Al governo non è parso vero di poter mettere i piedi in testa alla Chiesa mentre con tutti gli altri, ristoranti, pub, discoteche, sale scommesse, taxisti, mezzi pubblici, scuole è stato un braccio di ferro estenuante. Infatti, loro sono stati puniti con chiusure e limitazioni, la Chiesa invece, avendo fatto i compiti e avendo mantenuto un protocollo di limitazioni tale e quale da maggio ad oggi, senza sbavature e senza un posto in più aggiunto alle Messe, è stata così ricompensata di tanta fedeltà: parcere subiectis et debellare superbos (“risparmiare i sottomessi e distruggere i superbi”). L’antica massima virgiliana è stata applicata alla perfezione.  

La notizia dunque non è che il governo non ci ha tolto le Messe, ma che - bontà sua - ce le ha ancora concesse.

Ci ritroviamo così a dover esultare perché alla Chiesa viene concesso uno spazio sempre più risicato di testimonianza pubblica e culto a Dio, stavolta a farne le spese sono stati i riti dei defunti nei cimiteri e i tradizionali baci alle reliquie nei giorni dei santi, ma tra un mese saremo alle prese con i riti di Natale e vedrete se non ci saranno restrizioni anche sotto la capanna.

Intanto un gruppo sempre più scelto di fedeli – nel nome della responsabilità – asintomatico, di sana e robusta costituzione certificata potrà recarsi in chiesa ed assistere alle Messe.
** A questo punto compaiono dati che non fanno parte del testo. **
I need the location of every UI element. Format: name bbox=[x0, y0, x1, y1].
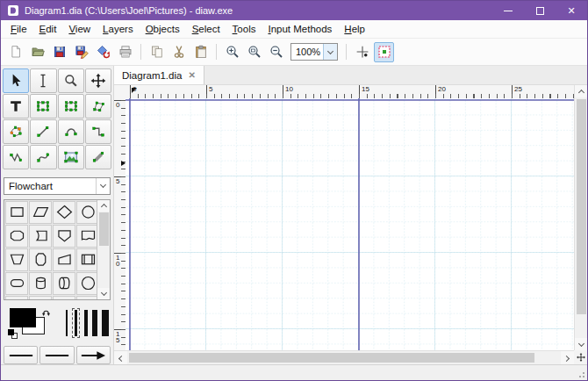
cut-button[interactable] bbox=[169, 42, 189, 62]
export-button[interactable] bbox=[93, 42, 113, 62]
menu-item-view[interactable]: View bbox=[62, 22, 97, 36]
tool-grid bbox=[3, 68, 111, 169]
print-button[interactable] bbox=[115, 42, 135, 62]
sym-new-icon bbox=[8, 44, 24, 60]
scroll-left-button[interactable] bbox=[114, 351, 127, 365]
snap-to-objects-toggle[interactable] bbox=[352, 42, 372, 62]
shape-merge[interactable] bbox=[29, 296, 52, 299]
minimize-button[interactable] bbox=[492, 1, 524, 20]
line-width-5[interactable] bbox=[102, 310, 109, 336]
line-end-style-button[interactable] bbox=[76, 346, 111, 364]
close-button[interactable]: ✕ bbox=[556, 1, 587, 20]
save-button[interactable] bbox=[49, 42, 69, 62]
fc-display-icon bbox=[32, 226, 50, 245]
outline-tool[interactable] bbox=[85, 145, 111, 169]
vertical-scrollbar-thumb[interactable] bbox=[577, 99, 586, 314]
zoom-out-button[interactable] bbox=[266, 42, 286, 62]
scroll-right-button[interactable] bbox=[561, 351, 574, 365]
shape-manual-operation[interactable] bbox=[5, 248, 28, 271]
vertical-scrollbar[interactable] bbox=[574, 85, 587, 350]
menu-item-file[interactable]: File bbox=[4, 22, 33, 36]
sheet-selector[interactable]: Flowchart bbox=[4, 177, 111, 195]
shape-predefined-process[interactable] bbox=[76, 248, 97, 271]
polygon-tool[interactable] bbox=[85, 94, 111, 119]
menu-item-tools[interactable]: Tools bbox=[226, 22, 262, 36]
sym-zoomfit-icon bbox=[247, 44, 262, 60]
line-begin-style-button[interactable] bbox=[4, 346, 38, 364]
modify-tool[interactable] bbox=[3, 68, 29, 93]
shape-box[interactable] bbox=[5, 201, 28, 224]
shape-extract[interactable] bbox=[53, 296, 75, 299]
menu-item-select[interactable]: Select bbox=[186, 22, 226, 36]
shape-ellipse[interactable] bbox=[76, 201, 97, 224]
tab-diagram1[interactable]: Diagram1.dia ✕ bbox=[114, 66, 204, 84]
polyline-tool[interactable] bbox=[3, 145, 29, 169]
shape-preparation[interactable] bbox=[5, 225, 28, 248]
close-tab-icon[interactable]: ✕ bbox=[188, 70, 195, 80]
line-width-3[interactable] bbox=[84, 310, 88, 336]
paste-button[interactable] bbox=[190, 42, 211, 62]
shape-delay[interactable] bbox=[76, 296, 97, 299]
horizontal-scrollbar[interactable] bbox=[114, 350, 574, 364]
text-edit-tool[interactable] bbox=[30, 68, 56, 93]
zoom-in-button[interactable] bbox=[222, 42, 242, 62]
diagram-canvas[interactable] bbox=[125, 98, 574, 350]
sym-saveas-icon bbox=[74, 44, 90, 60]
zoom-combo[interactable]: 100% bbox=[290, 43, 338, 61]
shape-magnetic-disk[interactable] bbox=[53, 272, 75, 295]
shape-off-page-connector[interactable] bbox=[53, 225, 75, 248]
line-tool[interactable] bbox=[30, 119, 56, 144]
shape-manual-input[interactable] bbox=[53, 248, 75, 271]
image-tool[interactable] bbox=[58, 145, 84, 169]
bezierline-tool[interactable] bbox=[30, 145, 56, 169]
palette-scrollbar[interactable] bbox=[97, 200, 110, 299]
new-diagram-button[interactable] bbox=[5, 42, 25, 62]
scroll-up-button[interactable] bbox=[97, 200, 110, 212]
menu-item-layers[interactable]: Layers bbox=[97, 22, 140, 36]
shape-document[interactable] bbox=[76, 225, 97, 248]
maximize-button[interactable] bbox=[524, 1, 556, 20]
line-width-1[interactable] bbox=[66, 310, 68, 336]
canvas-grid bbox=[125, 98, 574, 350]
arc-tool[interactable] bbox=[58, 119, 84, 144]
beziergon-tool[interactable] bbox=[3, 119, 29, 144]
line-style-button[interactable] bbox=[39, 346, 74, 364]
menu-item-input-methods[interactable]: Input Methods bbox=[262, 22, 338, 36]
dia-window: Diagram1.dia (C:\Users\Joel\Pictures) - … bbox=[0, 0, 588, 381]
save-as-button[interactable] bbox=[71, 42, 91, 62]
menu-item-help[interactable]: Help bbox=[338, 22, 371, 36]
shape-connector[interactable] bbox=[76, 272, 97, 295]
scroll-up-button[interactable] bbox=[575, 85, 588, 97]
foreground-color-swatch[interactable] bbox=[10, 308, 36, 327]
line-width-2-selected[interactable] bbox=[72, 308, 80, 338]
shape-terminal[interactable] bbox=[5, 272, 28, 295]
scroll-down-button[interactable] bbox=[97, 288, 110, 299]
text-tool[interactable] bbox=[3, 94, 29, 119]
zoom-fit-button[interactable] bbox=[244, 42, 264, 62]
zoom-dropdown-button[interactable] bbox=[323, 44, 337, 60]
menu-item-objects[interactable]: Objects bbox=[140, 22, 186, 36]
pan-canvas-button[interactable] bbox=[574, 350, 587, 364]
shape-display[interactable] bbox=[29, 225, 52, 248]
horizontal-scrollbar-thumb[interactable] bbox=[129, 353, 534, 363]
shape-diamond[interactable] bbox=[53, 201, 75, 224]
sheet-dropdown-button[interactable] bbox=[96, 178, 110, 194]
line-width-4[interactable] bbox=[92, 310, 97, 336]
swap-colors-icon[interactable] bbox=[39, 306, 53, 320]
snap-to-grid-toggle[interactable] bbox=[374, 42, 394, 62]
shape-parallelogram[interactable] bbox=[29, 201, 52, 224]
shape-internal-storage[interactable] bbox=[5, 296, 28, 299]
resize-grip[interactable] bbox=[577, 370, 585, 378]
scroll-down-button[interactable] bbox=[575, 338, 588, 350]
box-tool[interactable] bbox=[30, 94, 56, 119]
shape-hexagon[interactable] bbox=[29, 248, 52, 271]
open-diagram-button[interactable] bbox=[27, 42, 47, 62]
menu-item-edit[interactable]: Edit bbox=[33, 22, 63, 36]
copy-button[interactable] bbox=[147, 42, 167, 62]
scroll-tool[interactable] bbox=[85, 68, 111, 93]
magnify-tool[interactable] bbox=[58, 68, 84, 93]
zigzagline-tool[interactable] bbox=[85, 119, 111, 144]
shape-magnetic-drum[interactable] bbox=[29, 272, 52, 295]
palette-scrollbar-thumb[interactable] bbox=[99, 212, 109, 246]
ellipse-tool[interactable] bbox=[58, 94, 84, 119]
È il frutto di mesi e mesi di messaggi rassicuranti dei vescovi che hanno tenuto buono il popolo di Dio esortandolo al sacrificio per il bene più grande, quello della salute, però del corpo.

Messaggi che hanno trovato il loro corollario finale nelle parole di Papa Francesco di ieri che ha detto che «questo ci insegna che dobbiamo essere molto attenti alle prescrizioni delle autorità, politiche o sanitarie, per difenderci dalla pandemia». Insomma: lo Stato ha sempre ragione e se stavolta ci lascia le Messe, viva lo Stato. Quando ce le toglierà, ancora viva, qualcosa vorrà dire. E pazienza per l'attività liturgica e pastorale se dovrà ancora aspettare a riprendere come prima e chissà quando mai riprenderà.  

Certo, qualcuno si è perso per strada. Chi andava a Messa con una fede debole o perché si rafforzasse nella debolezza dell’abitudine, verrà lasciato al suo destino. Pazienza: Papa Francesco, nell’intervista all’Adnkronos, ha spiegato che «chi veniva in chiesa per abitudine allora è meglio che resti pure a casa». Si spezzano le canne incrinate, si spengono gli stoppini dalla fiamma smorta, ma in chiesa entrano solo opliti in età da guerra, motivati, mascherinati e che sono disposti a sorbirsi le regole covidiche, posti prenotati compresi. Una chiesa per i sani e non per i malati. Si vede che nell’ospedale da campo e nelle periferie esistenziali, il pastore con l’odore delle pecore ha perso l’olfatto. Sarà mica per caso che s'è preso il Covid?